Per i trasferimenti immobiliari soggetti a IVA:

  • La caparra confirmatoria non è soggetta a IVA ma all’imposta di registro nella misura proporzionale dello 0,50%.
  • L’acconto è soggetto a IVA e all’imposta di registro nella misura fissa di 200 euro.

In questo secondo caso, l’imposta di registro proporzionale pagata sulla caparra confirmatoria non può essere recuperata, poiché il contratto definitivo, in base al principio di alternatività, non è soggetto all’imposta proporzionale di registro ma a quella fissa.

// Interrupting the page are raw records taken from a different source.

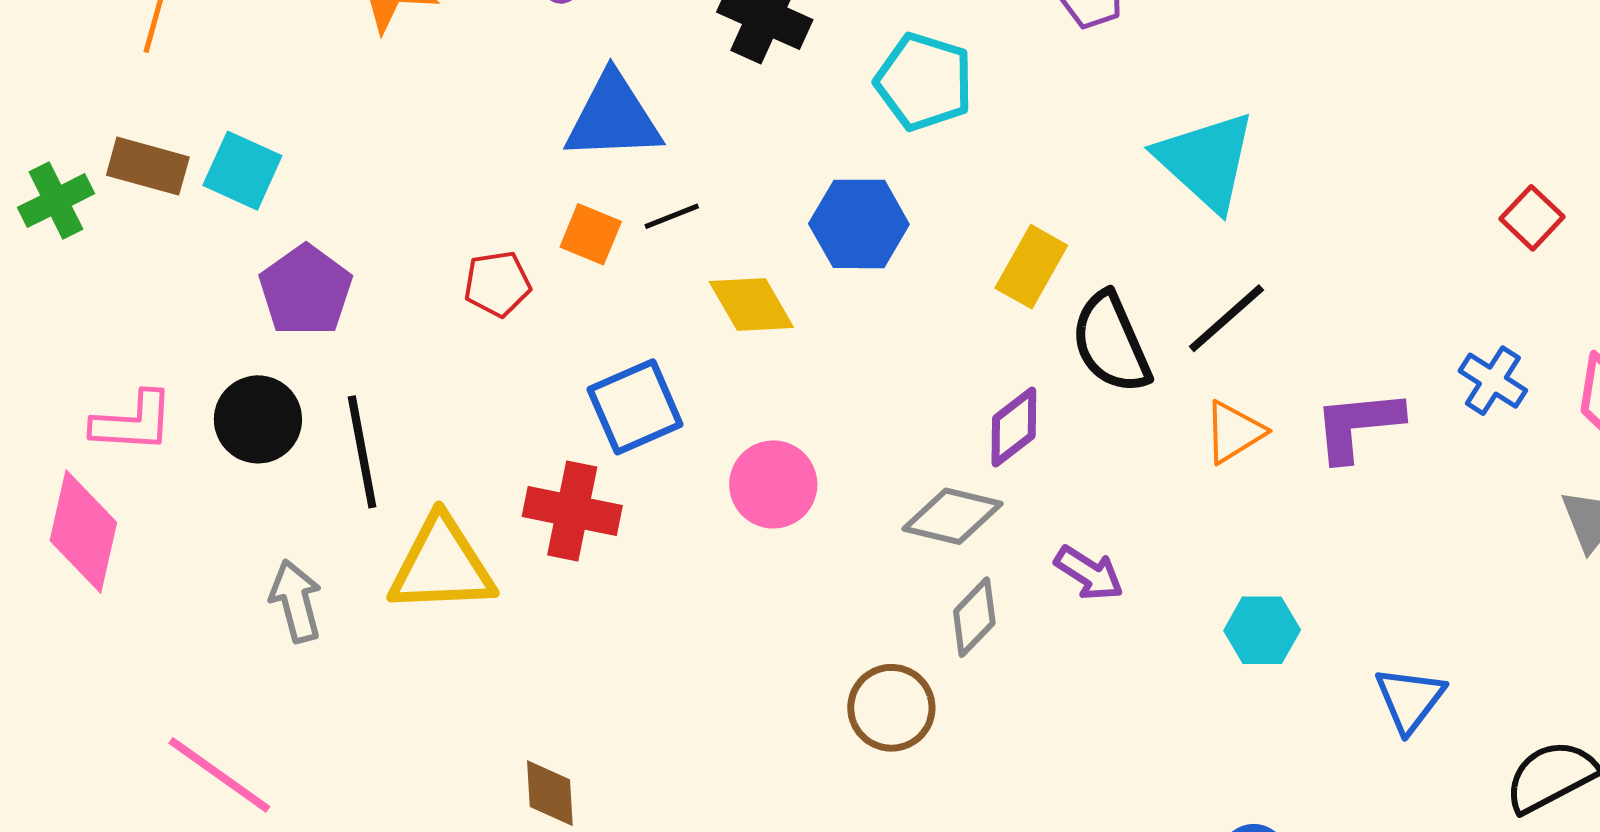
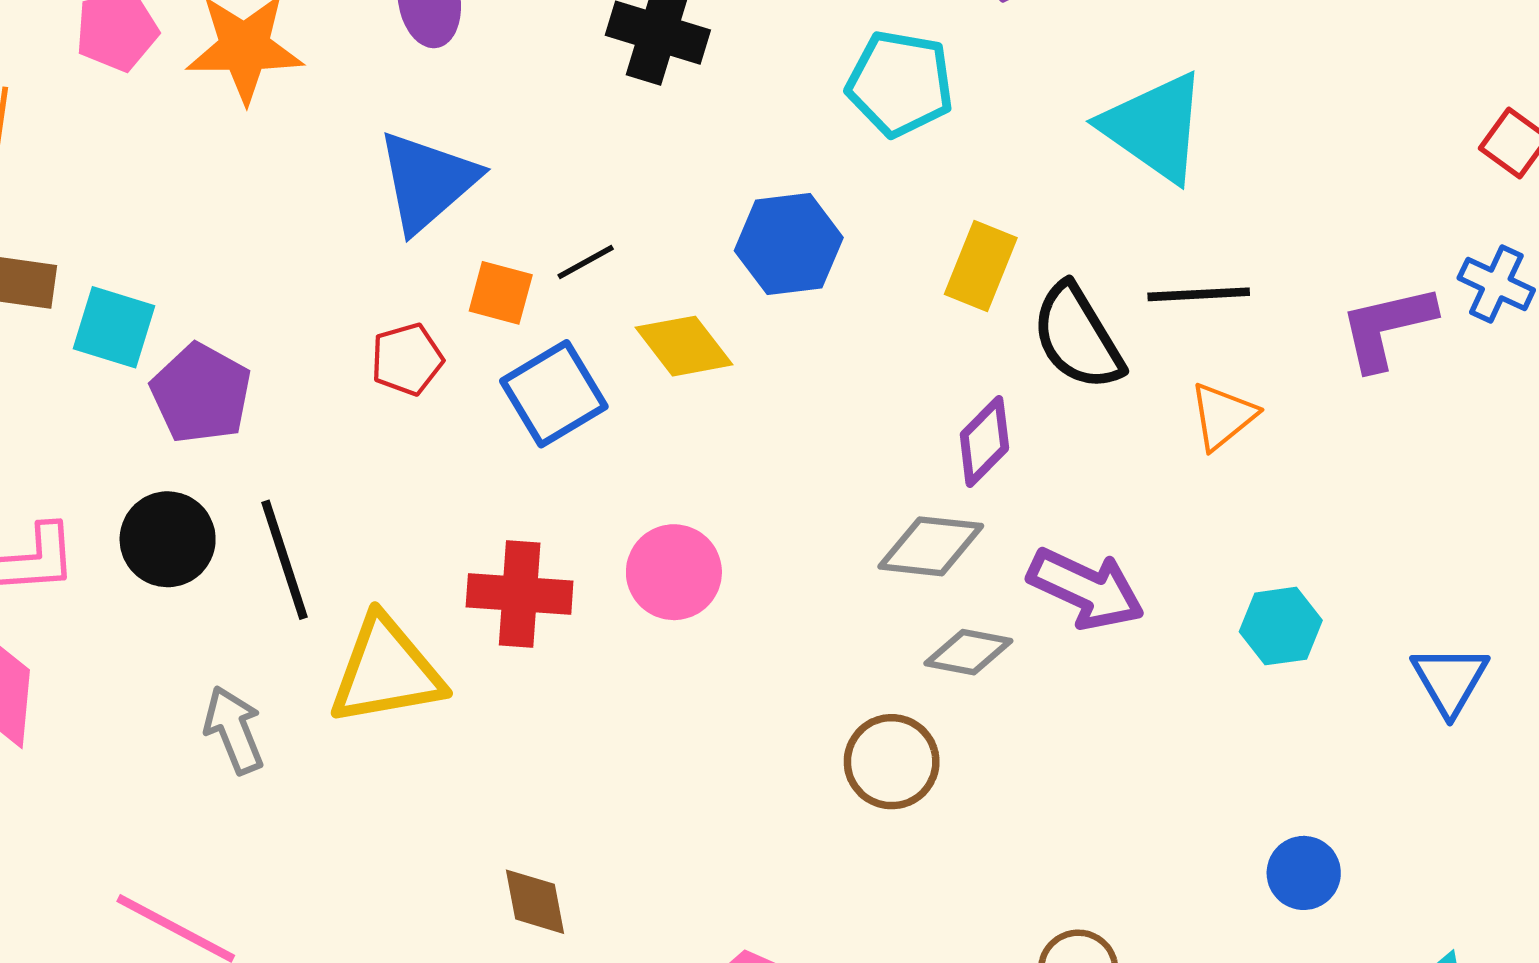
cyan pentagon: (924, 82) -> (900, 84), moved
blue triangle: (613, 117) -> (427, 181), moved, turned -31
cyan square: (242, 171) -> (114, 327), moved
black line: (1226, 318) -> (1199, 294), turned 46
blue cross: (1493, 381) -> (1496, 284), moved
blue square: (635, 407) -> (554, 394), moved
purple L-shape: (1358, 425) -> (1387, 327), moved
pink circle: (773, 484) -> (674, 572), moved
purple arrow: (1089, 573) -> (1086, 589), size x1.5
gray diamond: (974, 617) -> (968, 652), turned 64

Per evitare questa perdita fiscale, nella prassi si attribuisce spesso alla somma versata la duplice funzione di caparra e acconto, evitando così l’applicazione dell’imposta di registro proporzionale dello 0,50% e pagando solo quella fissa di 200 euro.

In sintesi

IN SINTESI


Quali sono le implicazioni fiscali della cessione del contratto preliminare? La cessione a titolo oneroso di un contratto preliminare da parte di un soggetto passivo IVA è considerata una prestazione di servizi soggetta ad IVA, come stabilito dall’articolo 3, comma 2, n. 5 del D.P.R. 633/1972. Inoltre, si applica l’imposta di registro nella misura fissa di 200 euro, in base al principio di alternatività tra IVA e imposta di registro sancito dall’articolo 40 del D.P.R. 131/1986.

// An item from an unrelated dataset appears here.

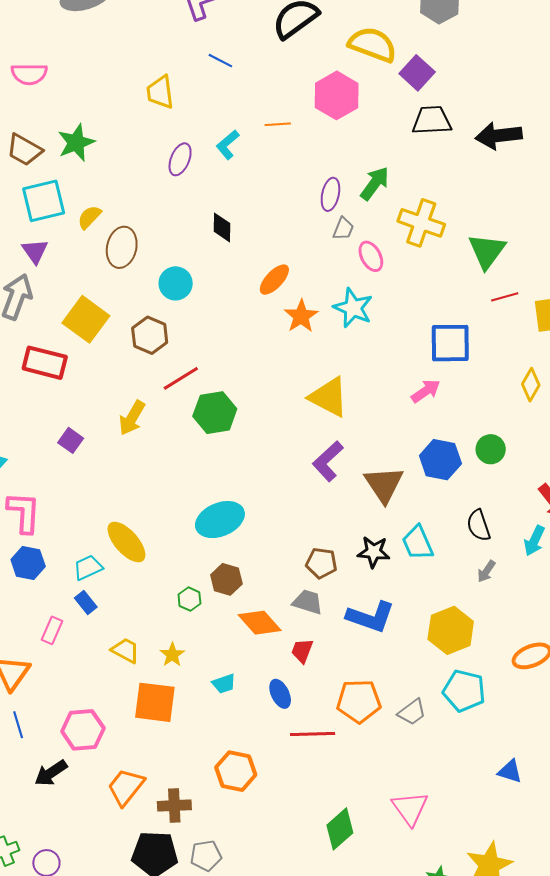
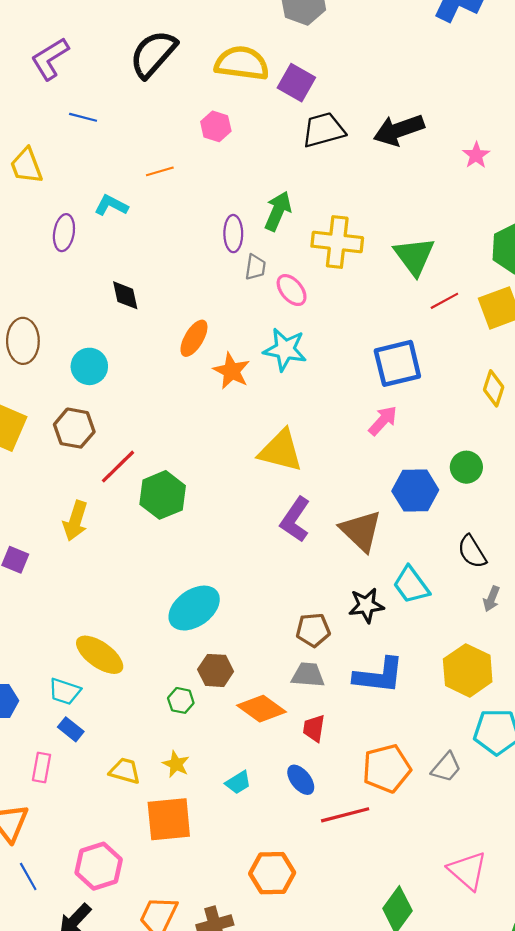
pink hexagon: (337, 95) -> (216, 126), size x0.6
cyan L-shape: (228, 145) -> (111, 205), turned 80
cyan trapezoid: (88, 568) -> (65, 691), turned -124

Qual è la differenza tra caparra confirmatoria e acconto? La caparra confirmatoria ha una funzione risarcitoria e di garanzia, escludendola dall’ambito IVA. In caso di inadempimento, la parte adempiente può trattenerla o richiedere il doppio di quanto versato. L’acconto, invece, è un pagamento parziale del prezzo finale e rientra nell’ambito IVA, con obbligo di fatturazione.


Come viene trattata fiscalmente la cessione di un contratto preliminare con caparra confirmatoria? Se il cessionario rimborsa al cedente una caparra già versata, tale somma assume la natura di corrispettivo della cessione e diventa imponibile IVA, come chiarito dall’Agenzia delle Entrate nella risposta n. 95/E/2022.

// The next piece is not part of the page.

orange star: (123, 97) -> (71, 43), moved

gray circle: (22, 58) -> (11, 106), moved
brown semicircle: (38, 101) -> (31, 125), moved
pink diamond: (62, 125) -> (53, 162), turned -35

Cosa accade se una somma ha una duplice funzione di caparra e acconto? Se una somma viene qualificata sia come caparra confirmatoria sia come acconto sul prezzo, la parte imputata ad acconto sarà soggetta a IVA già al momento del pagamento. Questa soluzione viene spesso adottata per ottimizzare il carico fiscale.


Quali sono le conseguenze fiscali della dichiarazione di nomina? La dichiarazione di nomina non ha effetti retroattivi ai fini IVA. Se un soggetto versa un acconto e poi nomina un altro acquirente, il diritto alla detrazione dell’IVA spetta solo al soggetto che ha effettuato il pagamento, come confermato dalla Corte di Cassazione con l’ordinanza n. 7340/2020.


Come si applica l’imposta di registro su caparra e acconto? Se il trasferimento è soggetto a imposta di registro proporzionale, la caparra sconta un’imposta dello 0,50% mentre l’acconto è tassato al 3%. Se l’operazione è soggetta a IVA, la caparra è comunque soggetta all’imposta di registro dello 0,50%, mentre l’acconto è soggetto a IVA e all’imposta di registro fissa di 200 euro. Per evitare perdite fiscali, si ricorre spesso alla doppia qualificazione di caparra e acconto.